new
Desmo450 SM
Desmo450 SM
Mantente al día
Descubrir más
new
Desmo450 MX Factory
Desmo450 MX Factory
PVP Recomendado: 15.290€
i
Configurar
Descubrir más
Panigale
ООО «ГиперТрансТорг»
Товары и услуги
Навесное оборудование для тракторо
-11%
══════
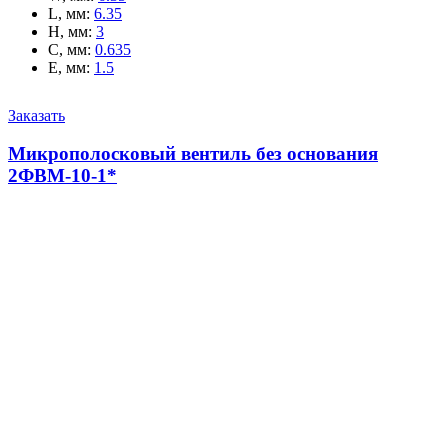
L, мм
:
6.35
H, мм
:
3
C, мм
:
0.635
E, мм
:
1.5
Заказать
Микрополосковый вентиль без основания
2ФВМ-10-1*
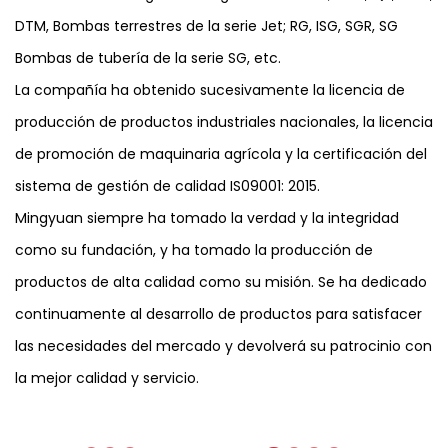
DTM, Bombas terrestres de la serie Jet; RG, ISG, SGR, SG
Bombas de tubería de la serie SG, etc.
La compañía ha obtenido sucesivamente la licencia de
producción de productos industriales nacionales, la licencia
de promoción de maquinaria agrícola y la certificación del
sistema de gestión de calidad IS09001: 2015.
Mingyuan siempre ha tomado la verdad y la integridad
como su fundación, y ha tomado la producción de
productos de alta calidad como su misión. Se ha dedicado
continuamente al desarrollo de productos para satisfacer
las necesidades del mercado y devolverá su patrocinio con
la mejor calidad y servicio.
══════
Return exactly the lines that appear in the data above between the line containing "Микрополосковый вентиль без основания" and the line containing "la mejor calidad y servicio.", both of which are included, and leave the pictures out.

### ANSWER FOR THE TASK:
Микрополосковый вентиль без основания
2ФВМ-10-1*
DTM, Bombas terrestres de la serie Jet; RG, ISG, SGR, SG
Bombas de tubería de la serie SG, etc.
La compañía ha obtenido sucesivamente la licencia de
producción de productos industriales nacionales, la licencia
de promoción de maquinaria agrícola y la certificación del
sistema de gestión de calidad IS09001: 2015.
Mingyuan siempre ha tomado la verdad y la integridad
como su fundación, y ha tomado la producción de
productos de alta calidad como su misión. Se ha dedicado
continuamente al desarrollo de productos para satisfacer
las necesidades del mercado y devolverá su patrocinio con
la mejor calidad y servicio.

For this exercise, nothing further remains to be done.